Decades have now passed and I’m delighted to announce I’ve found the perfect companion for sleeping over. We stay up late and watch Laurel and Hardy films. We press our cheeks into the cats’ fur and listen to them talk. Real speak not spit and purr. We read Flower Fairies and then sleep comforted by the night light. We wake with a need to be in the kitchen. We laugh a lot while we bake muffins and eat them whilst they are hot from the oven.
Meet my six year old niece, Rebecca.

Face Paint


I am your Auntie Littley. You say my name like it’s an unwrapped sweet – sticky on your tongue. You hold out your hand and in it I see a little monkey with big bug eyes. I take it from you and stare into its face. I see you as a baby. Pushed from your mother’s womb too early. A bag of sugar dressed in candy pink. Swollen eyelids struggling to contain eyes as bright and round as marbles. Your life is reduced to a glowing rawness. I visit you in your warm limbo between unborn and born. I try not to wonder at your pain. I wonder if you cry. I touch and go. I leave you to your world of whooshing voices and booming machines. Your new world of foggy colour and giant hovering limbs. We wait for you to incubate.

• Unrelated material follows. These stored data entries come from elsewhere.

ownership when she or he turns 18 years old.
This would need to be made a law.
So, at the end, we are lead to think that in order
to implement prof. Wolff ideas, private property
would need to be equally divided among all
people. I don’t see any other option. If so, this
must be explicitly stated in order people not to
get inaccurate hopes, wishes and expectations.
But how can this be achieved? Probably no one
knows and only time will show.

You grow and smile and laugh.


You link my arm as we watch the clowns. One fat; one thin. I ask which you like best and you need seconds before pointing at Stan. I am surprised. I thought it would be Ollie. I smile at your concern for the underdog. We are side-by-side in our sleepover and I tell you about the poppy fairy. We read Cat Tales. You share your doll and tell me her name is Rosy. Boo sings us to sleep.

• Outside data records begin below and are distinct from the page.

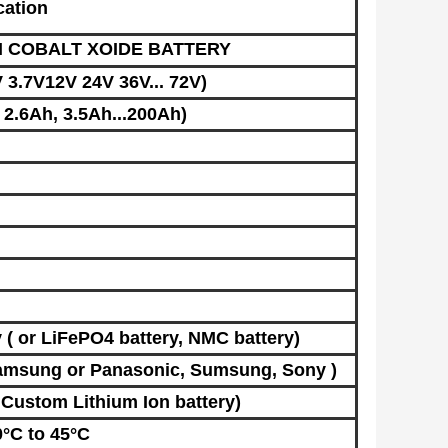
cation
M COBALT XOIDE BATTERY
 3.7V12V 24V 36V... 72V)
2.6Ah, 3.5Ah...200Ah)
​
( or LiFePO4 batter
y,
NMC battery
)
amsung
or Panasonic, Sumsung, Sony )
r Custom
Lithium Ion battery
)
°C to 45°C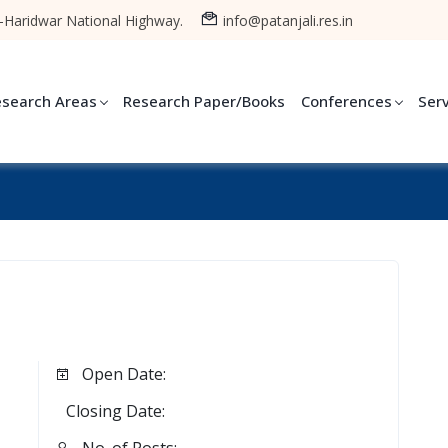
-Haridwar National Highway.
info@patanjali.res.in
esearch Areas
Research Paper/Books
Conferences
Ser
Open Date:
Closing Date: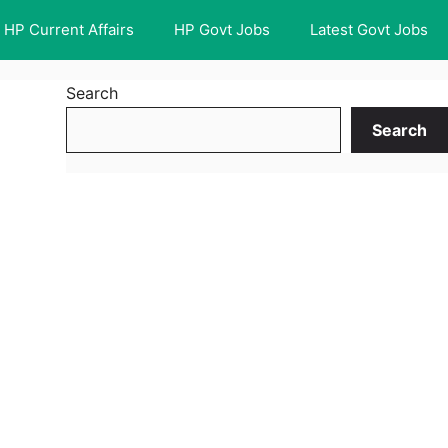
HP Current Affairs
HP Govt Jobs
Latest Govt Jobs
Search
Search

It is 8am and you are awake. I envy you your wide awake eyes and goddess-beautiful tresses. I show you how to poach eggs as Uncle Biggy brews tea. You feed toast soldiers to the cats. Now it is time to make muffins. There are too many hands measuring out the ingredients; the worktop is powdered brown and white. Your cuffs are covered in cocoa and the cats have flour on their whiskers. We are laughing so much that we forget about the melting butter spitting on the heat. You ruffle up your nose as I let you smell the buttermilk’s sourness before it pours into the bowl. You shake in the chocolate chips and say it’s ready.  The smell of baking makes us hungry and we eat muffins straight from the tin.



The cats watch mesmerised as you cover your fingers in paint and dab colours on the egg box. They need to join in and sniff at the paint pots. Uncle Biggy places a blue bowl of water on the worktop so you can clean your hands. A craft feather lands in the bowl and I say it looks like feather soup. You are inspired. More and more feathers are used to make a thick colourful feathery broth. I don’t mind the waste. It has made you happy. You stick spongy letters on the gift bag: MUM – we can’t find a D so you stick on TOM and you wait for the muffins to be put inside. You smile; you like to give presents.

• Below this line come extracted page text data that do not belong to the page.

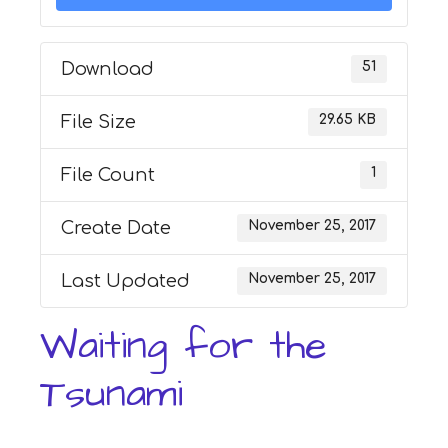
Download
51
File Size
29.65 KB
File Count
1
Create Date
November 25, 2017
Last Updated
November 25, 2017
Waiting for the
Tsunami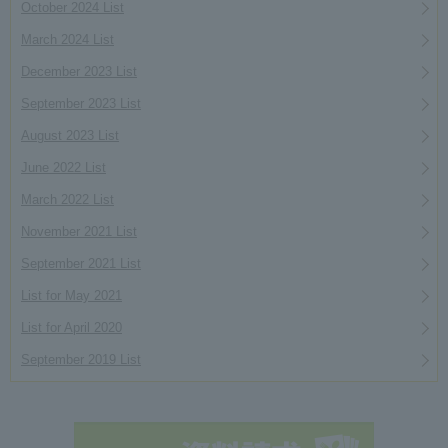
October 2024 List
March 2024 List
December 2023 List
September 2023 List
August 2023 List
June 2022 List
March 2022 List
November 2021 List
September 2021 List
List for May 2021
List for April 2020
September 2019 List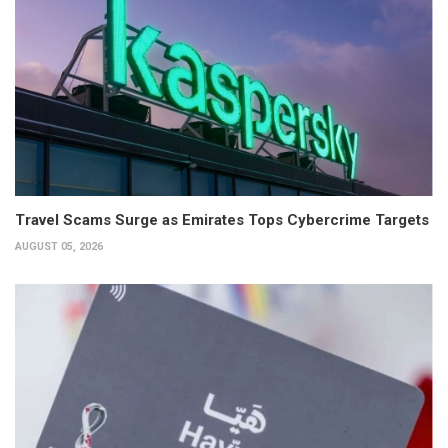
Travel Scams Surge as Emirates Tops Cybercrime Targets
AUGUST 05, 2026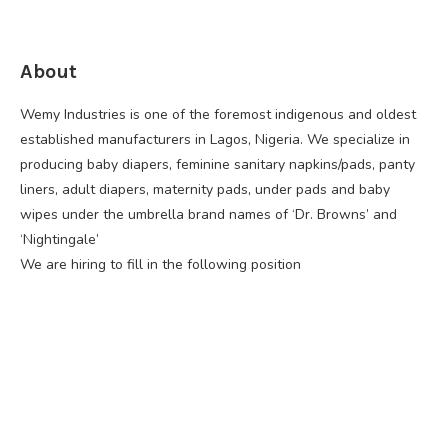
About
Wemy Industries is one of the foremost indigenous and oldest
established manufacturers in Lagos, Nigeria. We specialize in
producing baby diapers, feminine sanitary napkins/pads, panty
liners, adult diapers, maternity pads, under pads and baby
wipes under the umbrella brand names of ‘Dr. Browns’ and
‘Nightingale’
We are hiring to fill in the following position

It is 3pm and it is time for you to go. Your dad eats a muffin from the gift bag and we wait to hear him say yummy. Your mum pats her tummy and says she is being good. She has a new dress and can’t eat any chocolate muffins. I watch as your face smiles through the car window. We wave goodbye.

Becky-Boo’s Chocolate Muffins
Having a six year old chocolate girl come to stay does have its drawbacks. Four years ago, I resolved to give up chocolate for good and I lasted out a good long while. If not pleased then I’ll say I’m somewhat reluctant to announce that I have reintroduced chocolate into my diet. Not huge brick-sized bars of it. That would be greedy. But there can’t be anything wrong with the odd sampling of a child’s home-baked chocolate chip muffin, can there? My reasoning may only be queried if you saw how many spoons of cocoa powder and shakes of chocolate chips went into these dark little domes.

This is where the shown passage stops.